* Problem *
Tally up the lines below containing the string "certificati", then write the number alone.

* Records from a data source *

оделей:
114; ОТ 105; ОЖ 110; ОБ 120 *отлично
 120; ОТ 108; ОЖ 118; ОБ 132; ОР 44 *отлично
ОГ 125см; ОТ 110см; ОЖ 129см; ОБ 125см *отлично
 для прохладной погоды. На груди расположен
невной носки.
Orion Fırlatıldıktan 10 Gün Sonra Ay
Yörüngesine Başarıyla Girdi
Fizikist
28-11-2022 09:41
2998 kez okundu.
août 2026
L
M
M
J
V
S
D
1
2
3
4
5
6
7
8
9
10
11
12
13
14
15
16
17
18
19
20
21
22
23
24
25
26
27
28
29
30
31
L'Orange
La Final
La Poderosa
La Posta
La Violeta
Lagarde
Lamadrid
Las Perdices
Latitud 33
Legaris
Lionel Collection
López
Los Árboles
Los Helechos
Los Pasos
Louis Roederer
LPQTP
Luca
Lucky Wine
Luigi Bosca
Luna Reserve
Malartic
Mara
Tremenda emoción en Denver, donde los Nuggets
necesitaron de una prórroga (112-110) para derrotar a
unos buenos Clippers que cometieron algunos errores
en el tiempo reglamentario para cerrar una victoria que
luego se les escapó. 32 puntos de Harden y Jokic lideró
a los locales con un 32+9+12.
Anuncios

* * *

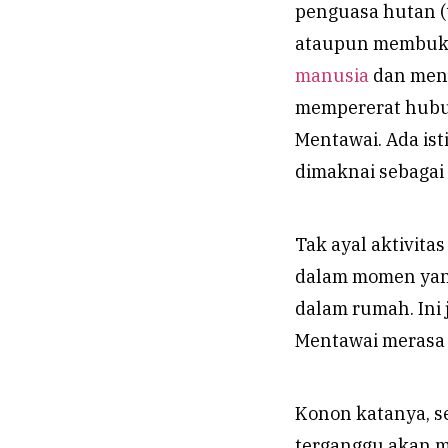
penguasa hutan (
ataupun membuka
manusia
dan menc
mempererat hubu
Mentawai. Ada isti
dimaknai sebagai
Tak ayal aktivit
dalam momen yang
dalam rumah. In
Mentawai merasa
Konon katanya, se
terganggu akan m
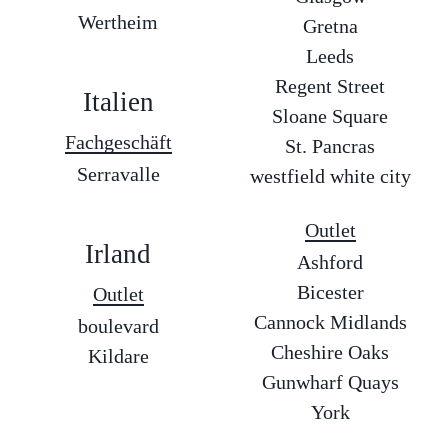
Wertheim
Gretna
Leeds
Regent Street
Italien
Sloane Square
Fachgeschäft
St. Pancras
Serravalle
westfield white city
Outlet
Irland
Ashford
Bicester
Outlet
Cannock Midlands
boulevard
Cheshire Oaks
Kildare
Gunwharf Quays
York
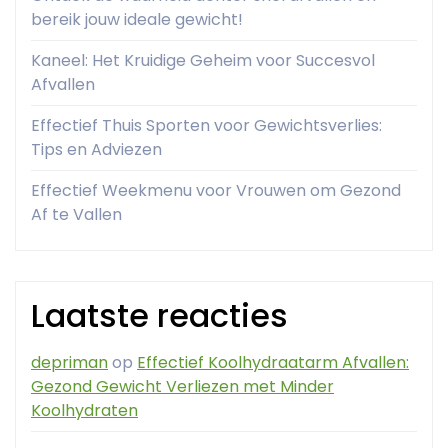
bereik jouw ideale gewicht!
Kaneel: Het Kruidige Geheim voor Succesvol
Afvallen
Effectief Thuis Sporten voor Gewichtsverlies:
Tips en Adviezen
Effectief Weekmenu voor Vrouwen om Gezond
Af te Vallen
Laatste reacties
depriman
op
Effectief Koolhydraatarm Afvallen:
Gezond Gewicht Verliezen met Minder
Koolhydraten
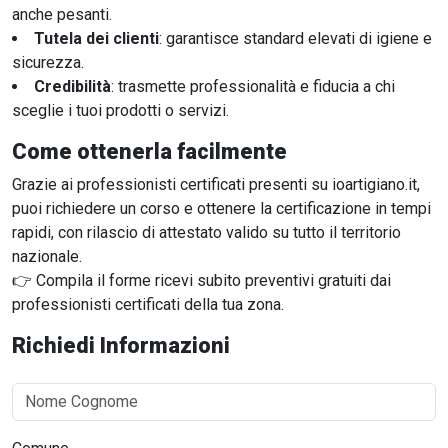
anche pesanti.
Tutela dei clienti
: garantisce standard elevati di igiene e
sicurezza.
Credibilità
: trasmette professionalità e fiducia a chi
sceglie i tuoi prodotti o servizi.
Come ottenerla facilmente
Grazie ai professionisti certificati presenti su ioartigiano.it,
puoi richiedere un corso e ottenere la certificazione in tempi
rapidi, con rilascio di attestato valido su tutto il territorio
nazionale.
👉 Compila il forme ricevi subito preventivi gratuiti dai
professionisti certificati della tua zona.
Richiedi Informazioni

* Reply to the task *
2